Have an interesting error design scenario I have been struggling with working on the encoding stuff. To set the stage, I am working on decoders which are reading bytes and putting them into some structures. Decoders are generally more complicated than encoders, because there are more failure scenarios. Inefficient data, malformed data, invalid data, protocol violations, resource limits…all of these just doesn’t happen when encoding. And these error variants can be unique per-decoder type, so it is tough to just enumerate a handful.
When decoding, especially for the bitcoin domain, we are often composing decoders together. A header decoder is made up of six inner decoders, which are composed of other more primitive decoders (e.g. “4 byte array decoder”). So what is the type of error returned by that high level header decoder? Technically it is a large enumeration of all the inner decoder error types. If there are only two inner decoders, the error type is an enum of the first error and the second error.
Sum Type
pub enum Either<L, R> {
First(L),
Second(R),
}
A sum type which enumerates two error conditions.
As the decoder nesting gets more complex, the type of the error gets more complex.
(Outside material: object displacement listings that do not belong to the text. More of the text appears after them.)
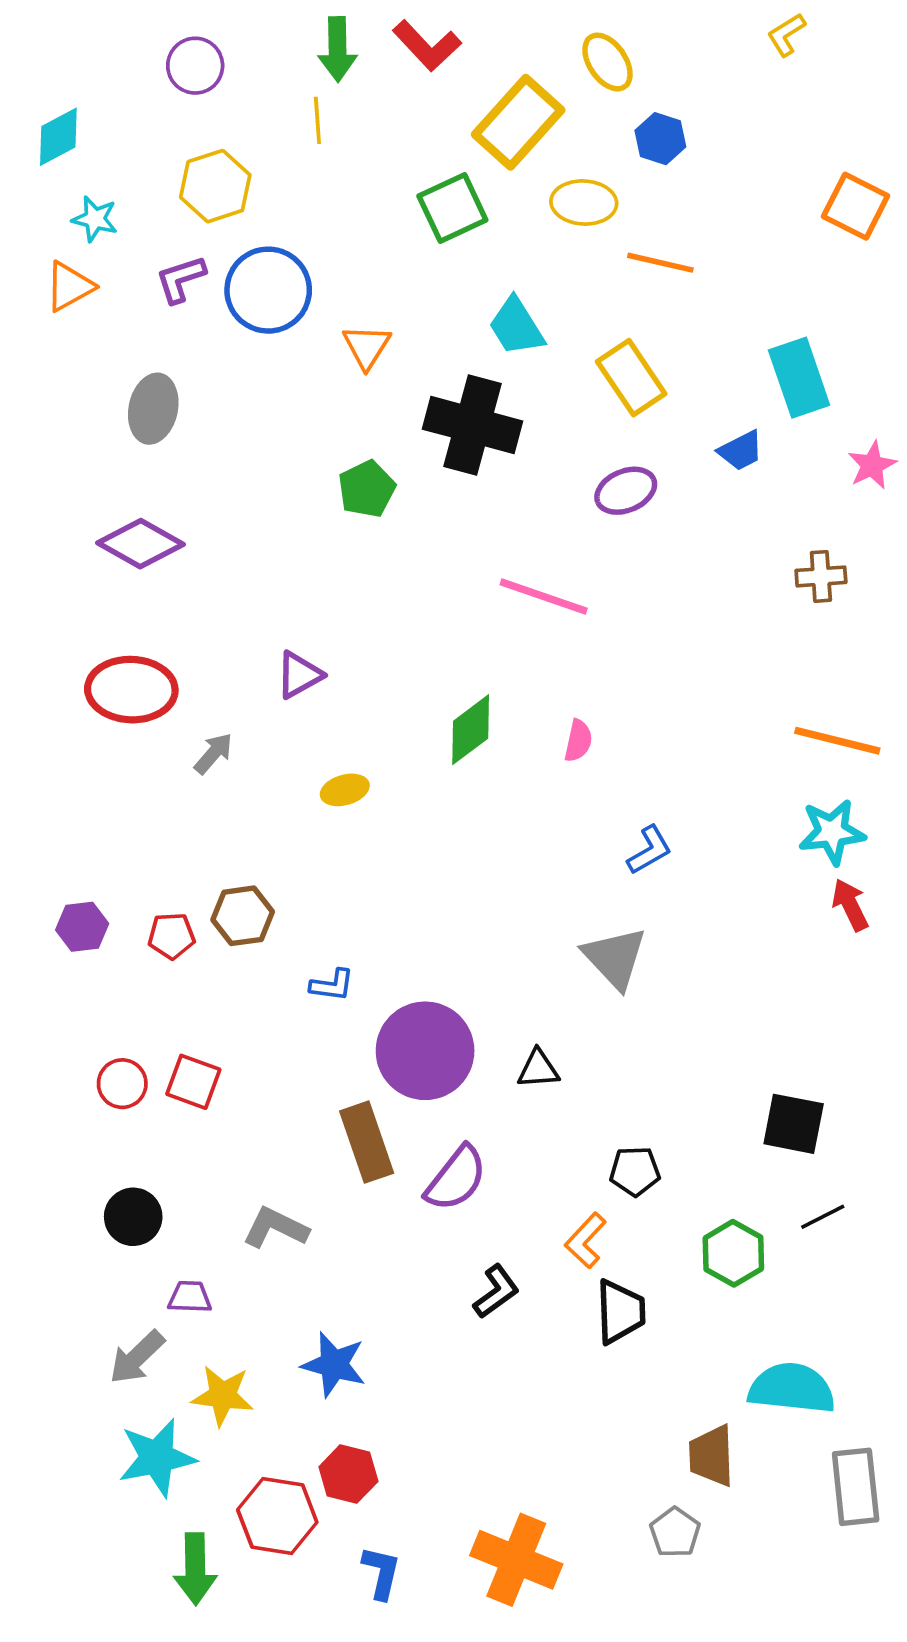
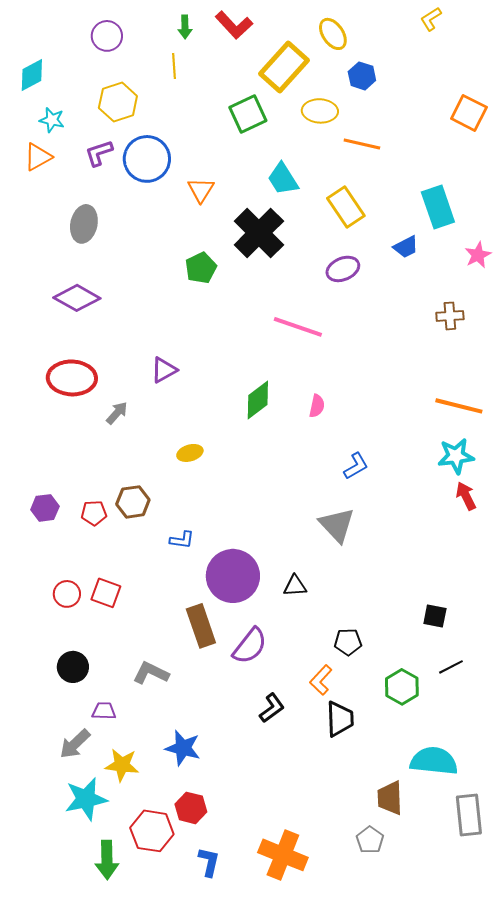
green arrow: (337, 49) -> (185, 27), size x0.7
black cross: (472, 425) -> (259, 233), turned 30
yellow ellipse: (345, 790) -> (190, 453), moved
black square: (794, 1124) -> (435, 616), size x0.7

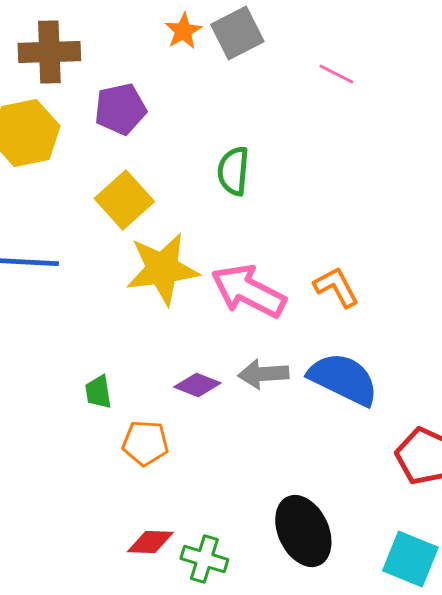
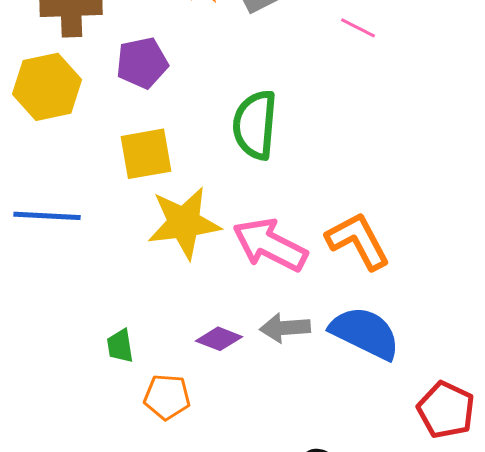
green semicircle: (233, 171) -> (255, 125), size x1.4
yellow square: (124, 200) -> (146, 154), turned 32
orange L-shape: (336, 287) -> (358, 241), size x1.4

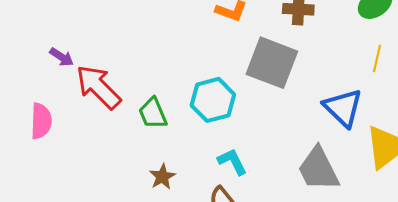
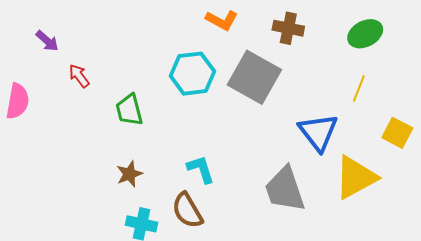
red arrow: (98, 87) -> (79, 76), size x0.5
cyan hexagon: (213, 100) -> (192, 74), moved

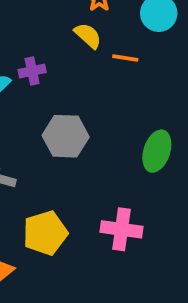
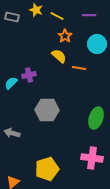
pink cross: (121, 229) -> (92, 158), moved
yellow pentagon: (45, 233) -> (47, 169), moved

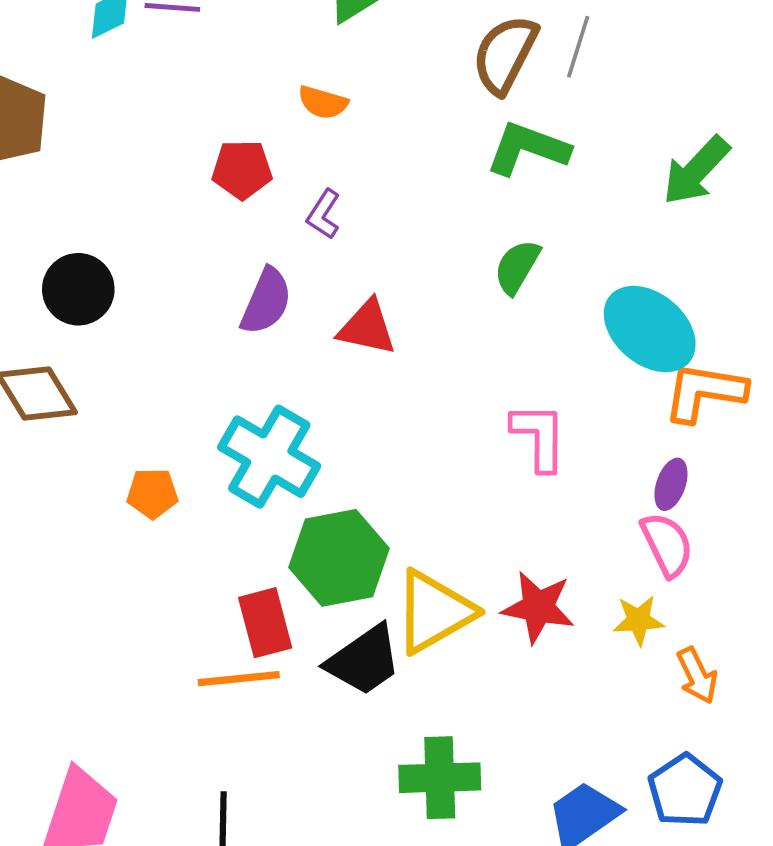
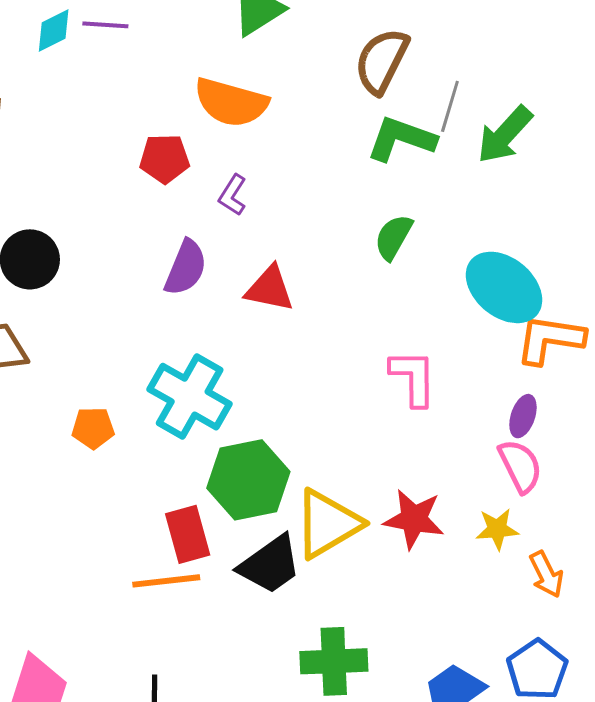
gray line: (578, 47) -> (450, 106), moved
orange semicircle: (323, 102) -> (231, 102), size x1.8
green arrow: (696, 171) -> (505, 135), moved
type Decoder2Error = Either<ArrayError, NetworkError>;
type Decoder4Error = Either<
Either<ArrayError, NetworkError>,
Either<ParseError, ValidationError>
>;
type Decoder6Error = Either<
Either<Either<ArrayError, NetworkError>, ParseError>,
Either<Either<ValidationError, FormatError>, IoError>
>;
Either’s everywhere.
These are a pain to name, but also a pain for a caller to handle.
match nested {
Either::First(Either::First(array_err)) => handle_array_error(array_err),
Either::First(Either::Second(net_err)) => handle_network_error(net_err),
Either::Second(Either::First(parse_err)) => handle_parse_error(parse_err),
Either::Second(Either::Second(val_err)) => handle_validation_error(val_err),
}
Handling nested error types.
So are there any other options? The Decoder trait has an associated error type, and this makes sense, it would be kind of weird to make decoder generic across an error type Decoder<E>. If this was the case, a decodable type could have multiple decoder implementations, each with its own error. This is clearly not what we want to model. How can we compose decoders, but keep the simple Decoder trait?
Composite Errors
Another option is to just shed information and have composed decoders return some sort of CompositeError. The decoder implementation maps inner errors to it, so the caller only has to deal with one error type now. A static amount of information could be in the error type, like maybe the index of the inner decoder which failed and a display string. The caller’s interface is simpler, but might be more difficult to debug failure scenarios of complex decoders. The caller might want to act on the failure as well, for example if more data or a large buffer is required. Preferably this is still captured in the type system instead of shoved into a string.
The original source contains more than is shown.